Only when we awaken inwardly to our eternal destiny as a reincarnating soul do we begin to seek the enduring inner Samadhis and not just outer pleasure, intoxication and enjoyment. We certainly should seek bliss or happiness in life, this is not the question, but we should do so inwardly where it can be found in an enduring manner. For that purpose, we must remove the ignorance that causes us to seek our happiness on the outside, where we cannot hold it, rather than within ourselves as the core of our being.
Reaching the Higher Samadhis
The higher or yogic Samadhis are born of turning within, inner calm, stillness, peace and silence, with the mind like mirror reflecting the reality of pure consciousness. They arise from detachment from outer names and forms, rather than identification outwardly. As such, the yogic Samadhis follow a radically different line of approach than the highs and enjoyment of the mind, which are but their shadow.
To appreciate these real Samadhis, we must change our view of ourselves and of the world. We are not a mere physical human person seeking happiness and security in the material world for the duration of our short mortal life. We are a Divine reincarnating soul or Jivatman, which contains the energy and consciousness of the entire universe deep within.

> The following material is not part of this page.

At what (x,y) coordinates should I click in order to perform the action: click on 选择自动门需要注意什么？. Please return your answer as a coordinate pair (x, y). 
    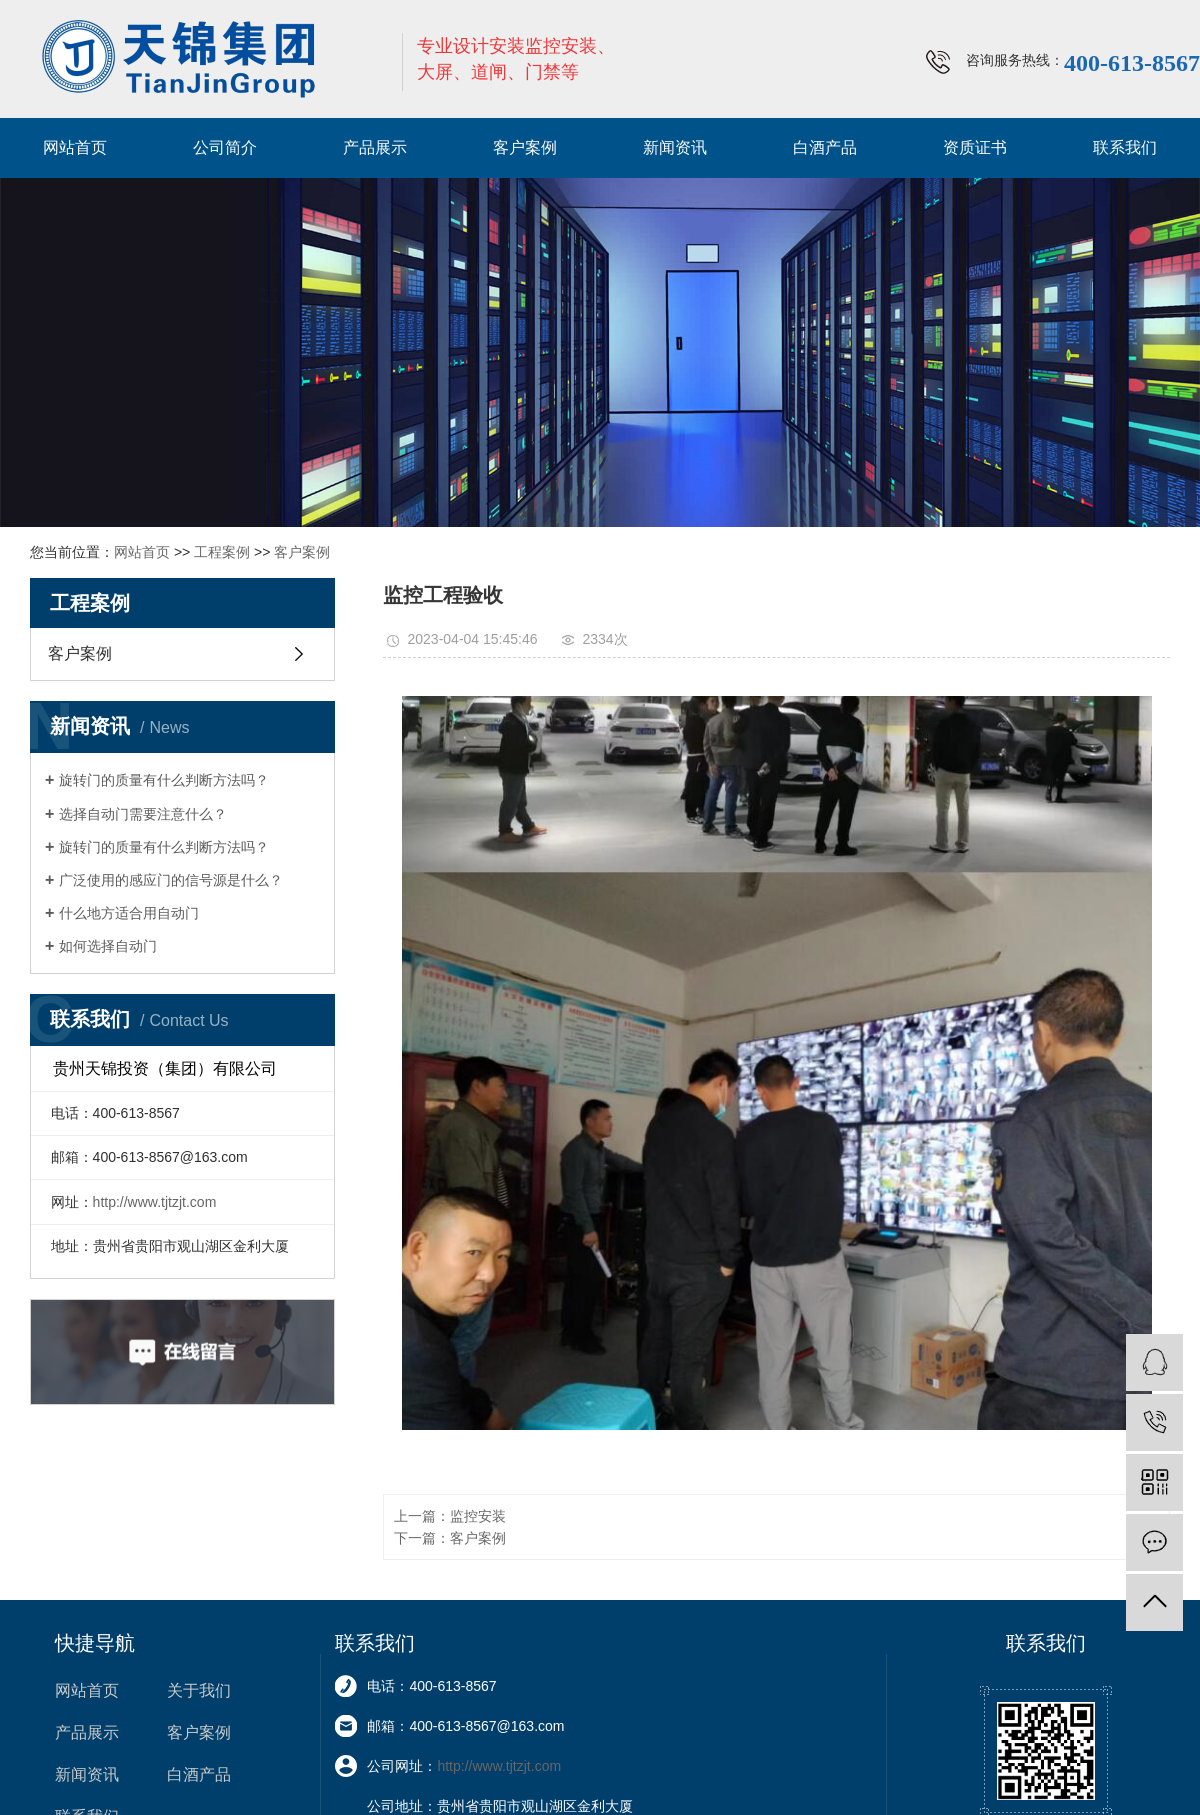     Looking at the image, I should click on (143, 814).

We must awaken our inner soul purpose that can take us to the highest Samadhi, if we embark on a dedicated and enduring Sadhana for Self-realization. The teachings and practices of Yoga and Vedanta guide us along this ultimate path to bliss, particularly the practice of Self-inquiry that takes beyond the mind. There are many aids to this including all aspects of Yoga, but ultimately we must develop an inner power of concentration, surrender and Self-knowledge in which we can transcend our out ego, its karmas and its attachments. For this there are no formulas other than deep meditation.
Yoga Sutras emphasizes developing a deep aspiration for Samadhi through Ishvara Pranidhana, surrender to the cosmic intelligence and transcendent Self behind the core of our being. It is int just a matter of effort or technique but will and motivation allied with the highest inner knowing.